## Task description:
The lines to find are those in the entries that hold the word "Canvio"; copy every one of them.
*** Opening of Data under study ***
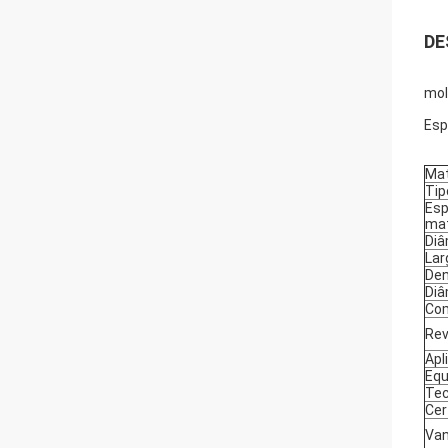
DE
mol
Esp
Mat
Tip
Esp
mat
Diâ
Lar
Den
Diâ
Co
Rev
Apl
Eq
Tec
Cer
Va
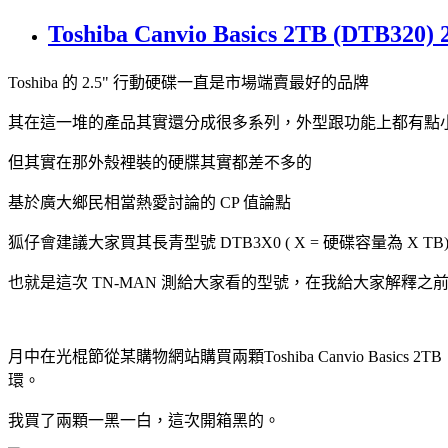
Toshiba Canvio Basics 2TB (DTB
Toshiba 的 2.5" 行動硬碟一直是市場端賣最好的品牌
其在這一堆的產品其實還分成很多系列，外型跟功能上都有點
但其實在那外殼裡裝的硬牒其實都差不多的
基於廣大鄉民相當熱愛討論的 CP 值論點
狐仔會建議大家買其長青型號 DTB3X0 ( X = 硬碟容量為 X TB
也就是這次 TN-MAN 測給大家看的型號，在我給大家解釋之
月中在光棍節從某購物網站購買兩顆Toshiba Canvio Ba
環。
我買了兩顆一黑一白，這次開箱黑的。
*** Close of Data under study ***
## Completed exercise:
Toshiba Canvio Basics 2TB (DTB
月中在光棍節從某購物網站購買兩顆Toshiba Canvio Ba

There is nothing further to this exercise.